▼
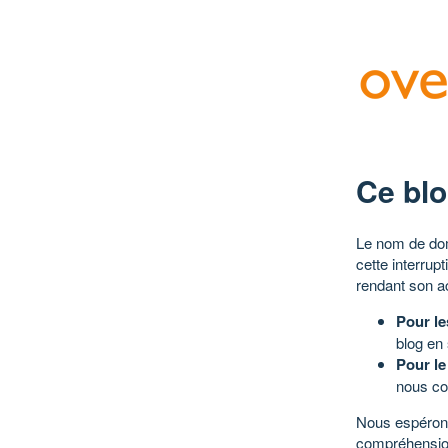
Ce blo
Le nom de dom
cette interrup
rendant son a
Pour le
blog en
Pour le
nous co
Nous espérons
compréhensio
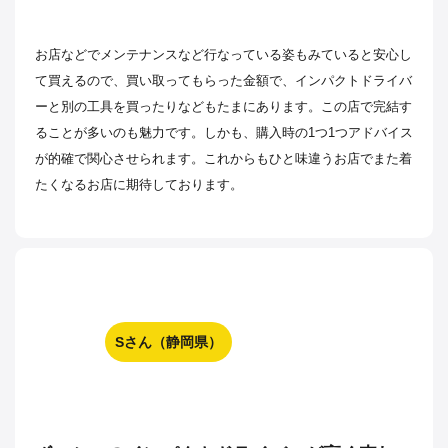
お店などでメンテナンスなど行なっている姿もみていると安心し
て買えるので、買い取ってもらった金額で、インパクトドライバ
ーと別の工具を買ったりなどもたまにあります。この店で完結す
ることが多いのも魅力です。しかも、購入時の1つ1つアドバイス
が的確で関心させられます。これからもひと味違うお店でまた着
たくなるお店に期待しております。
Sさん（静岡県）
▲
▶ _What to do_: Print the listing word for word but skip its pictures.

▶ _Reply_:
Ce blo
Le nom de dom
cette interrup
rendant son a
Pour le
blog en
Pour le
nous co
Nous espérons
compréhensio
お店などでメンテナンスなど行なっている姿もみていると安心し
て買えるので、買い取ってもらった金額で、インパクトドライバ
ーと別の工具を買ったりなどもたまにあります。この店で完結す
ることが多いのも魅力です。しかも、購入時の1つ1つアドバイス
が的確で関心させられます。これからもひと味違うお店でまた着
たくなるお店に期待しております。
Sさん（静岡県）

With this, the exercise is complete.